Alternative zum Besten von Deutschland: Bundestag durfte AfD-Mitarbeiter Hausausweis verweigern
Der Bundestag hat einer Gerichtsentscheidung zufolge einem Mitarbeiter eines AfD-Abgeordneten rechtmäßig den Hausausweis verweigert. Der Ausweis wurde diesem wegen dessen Kontakten zu russischen Stellen nicht ausgestellt. Das Berliner Verwaltungsgericht entschied in einem Eilverfahren, dass die Bundestagsverwaltung auf Grundlage der Hausordnung des Bundestags den Hausausweis verweigern konnte. Nach Informationen der ZEIT dürfte es sich hierbei um den ehemaligen Bundestagsabgeordneten Ulrich Oehme handeln. Er arbeitet für den aktuellen AfD-Abgeordneten Edgar Naujok.

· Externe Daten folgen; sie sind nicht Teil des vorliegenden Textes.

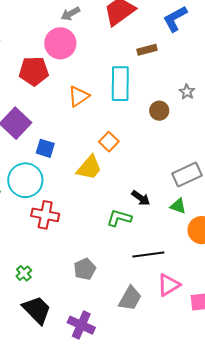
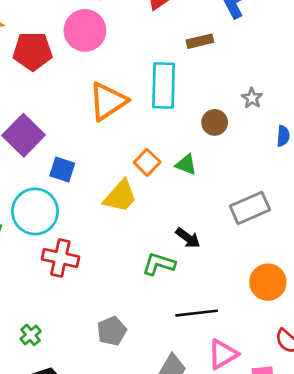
red pentagon: (34, 71) -> (33, 51), moved
orange triangle: (79, 96) -> (108, 101), size x1.4
green triangle: (178, 206) -> (186, 165), moved

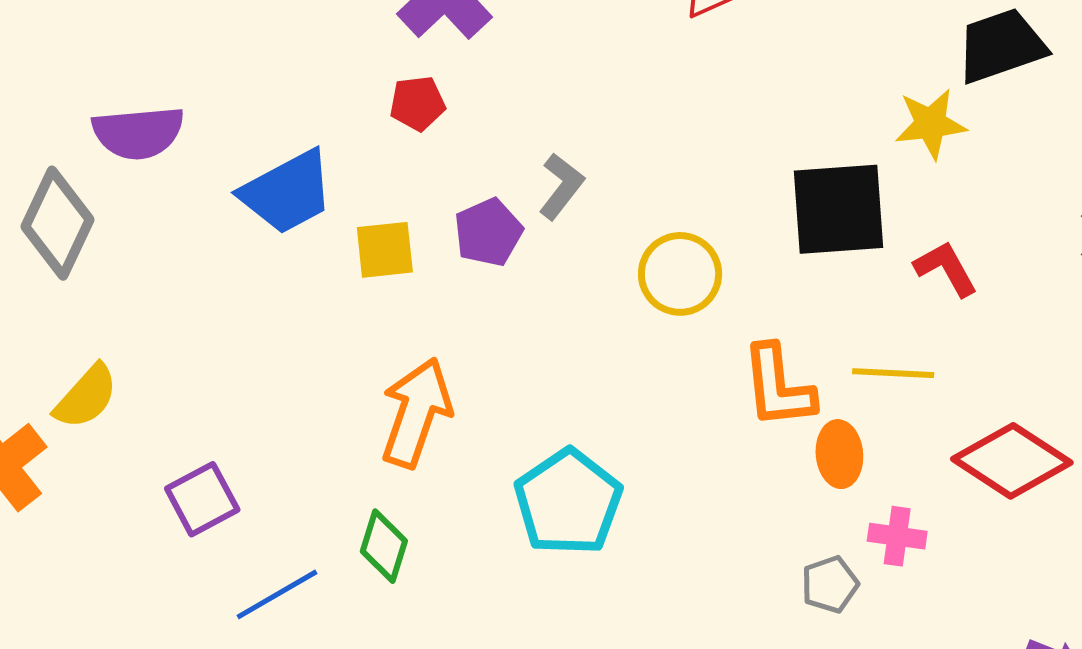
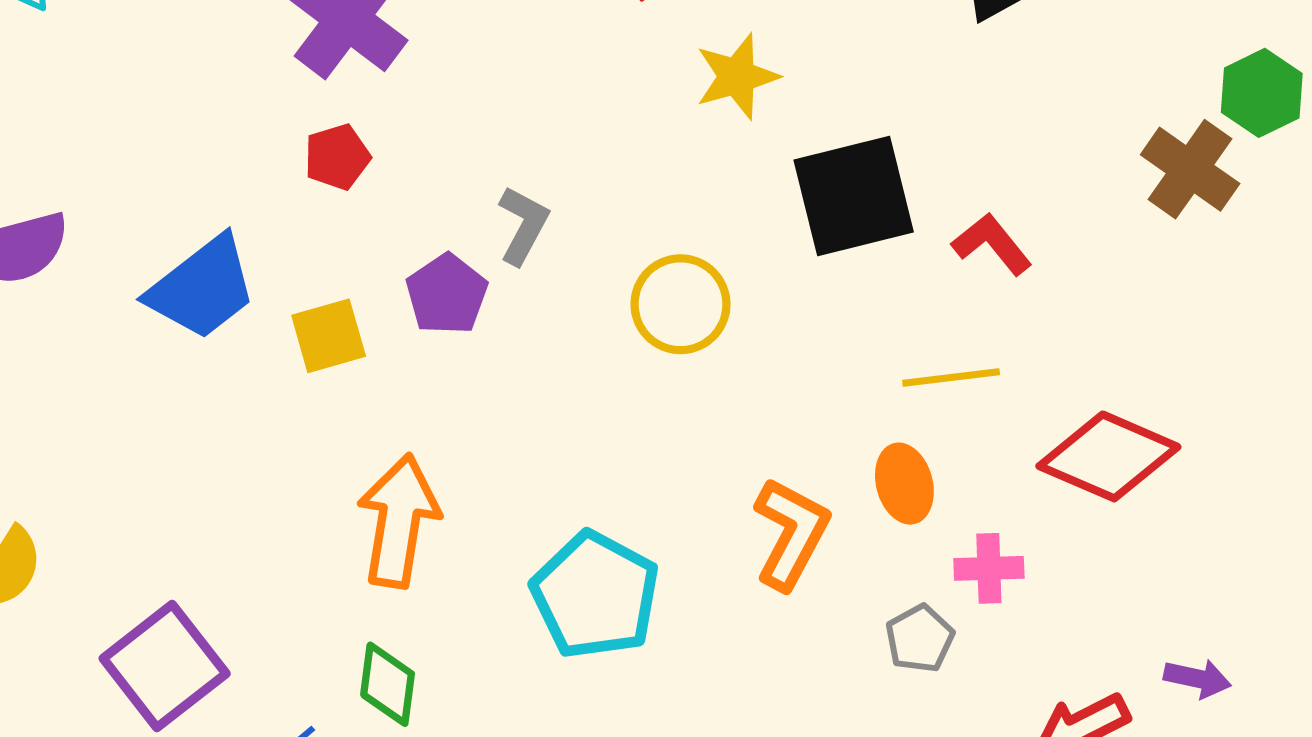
yellow star: (931, 124) -> (737, 77), moved
orange L-shape: (778, 387) -> (791, 533), moved, turned -136
purple square: (202, 499) -> (165, 666), size x1.4

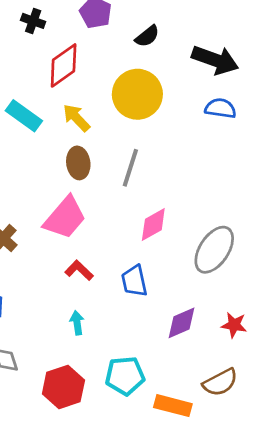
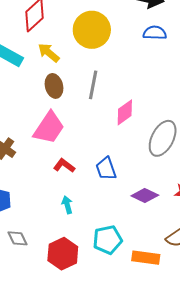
pink diamond: (153, 224) -> (125, 112), moved
purple diamond: (181, 323) -> (145, 196), turned 56

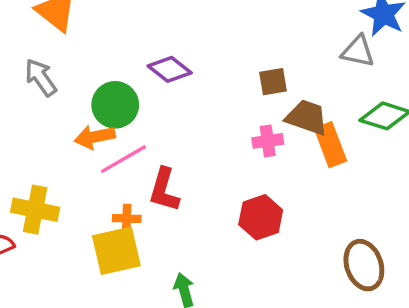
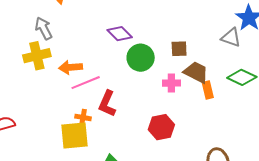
green circle: (115, 105) -> (141, 58), moved
orange rectangle: (330, 145) -> (208, 90), size x0.7
yellow cross: (35, 210) -> (37, 56), moved, turned -32

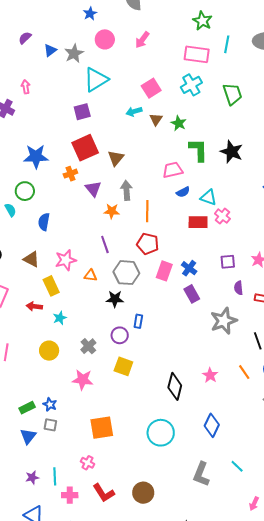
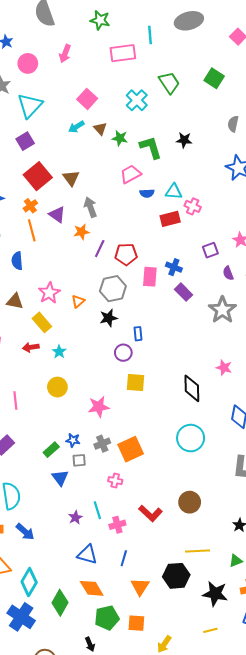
green star: (202, 21) -> (100, 20), moved
cyan cross: (191, 85) -> (137, 100), moved
green star: (179, 123) -> (120, 138), moved
black star: (232, 152) -> (184, 140), size x0.7
blue semicircle: (183, 192) -> (147, 193), turned 40
orange line: (147, 211) -> (32, 230), moved
purple line: (105, 244) -> (100, 249), moved, turned 60
orange triangle: (90, 275) -> (78, 301), turned -32
gray cross: (88, 346) -> (102, 444), moved, turned 35
pink cross: (88, 463) -> (115, 481), moved

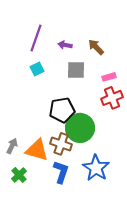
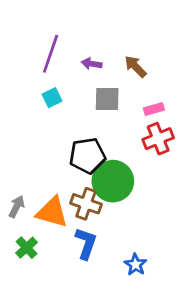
blue star: (96, 168) -> (135, 265), moved, size x0.6

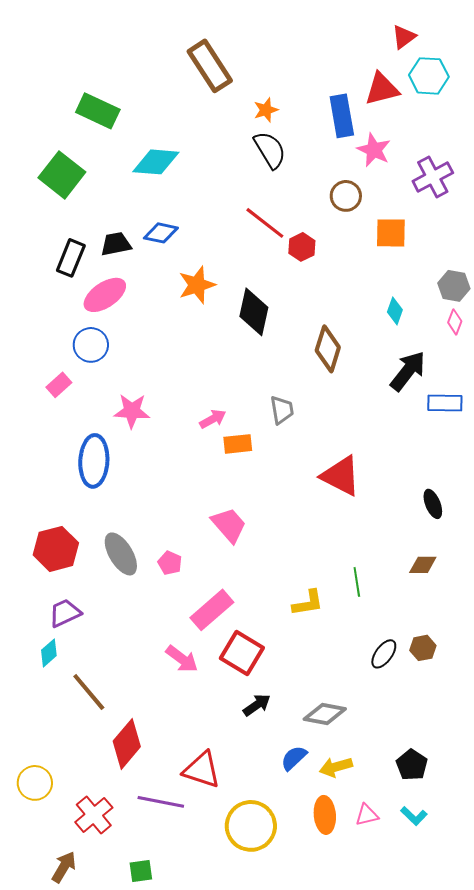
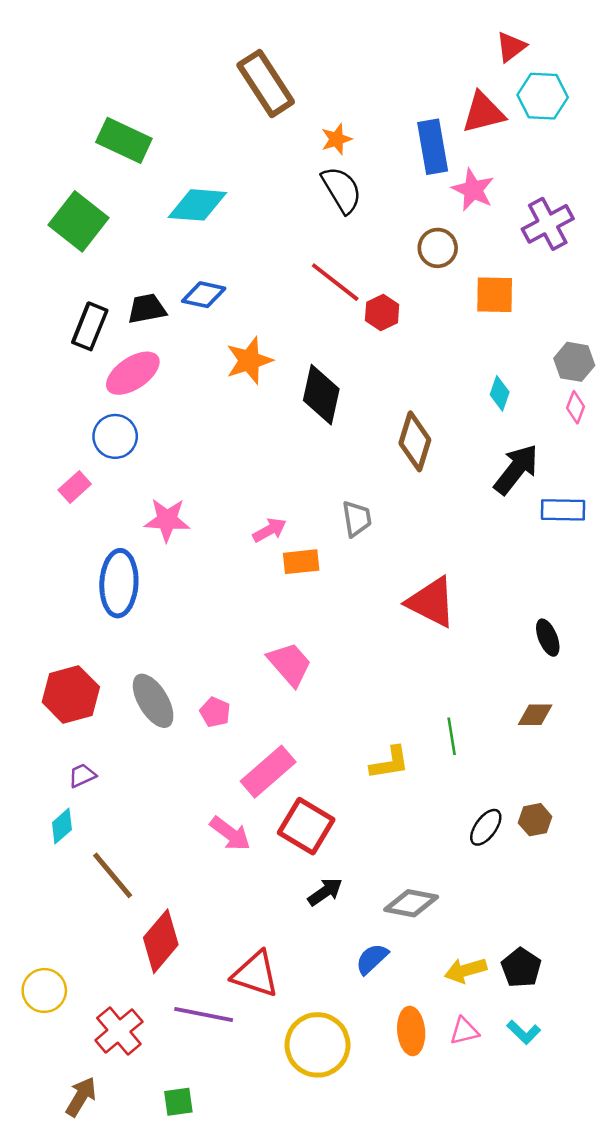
purple trapezoid: (65, 613) -> (82, 775), size x0.7
yellow arrow: (336, 767) -> (466, 970), moved

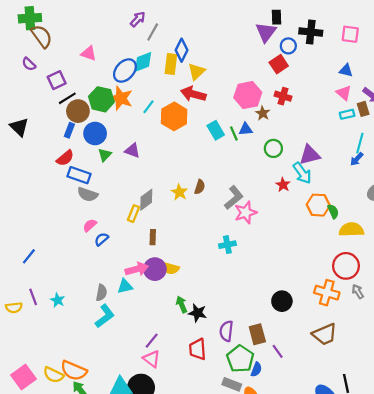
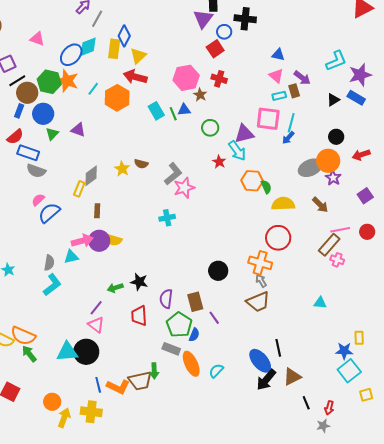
pink square: (350, 34) -> (268, 119), moved, size x1.4
brown semicircle: (200, 187) -> (141, 164), turned 88
blue semicircle: (101, 239) -> (49, 213), size x1.6
gray arrow: (358, 292) -> (261, 281), moved
green arrow: (182, 304) -> (115, 288), moved, turned -84

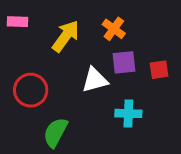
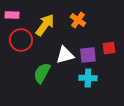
purple square: (124, 62) -> (88, 55), moved
red circle: (31, 90) -> (21, 40), moved
green semicircle: (55, 132) -> (42, 73), moved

Die Hausordnung sehe als Ablehnungsgrund begründete Zweifel an der Zuverlässigkeit eines Antragsstellers vor. Das sah das Gericht als gegeben an. Der Mitarbeiter stand laut der Begründung des Verwaltungsgerichts eng mit einem russischen Staatsangehörigen in Verbindung, der aktiv mit russischen Geheimdienstangehörigen zusammengearbeitet habe.
Diese wiederum hätten beabsichtigt, sich Zugang zum Deutschen Bundestag und zur Politik zu verschaffen, um den demokratischen Prozess und die verfassungsmäßige Ordnung der Bundesrepublik Deutschland zu gefährden.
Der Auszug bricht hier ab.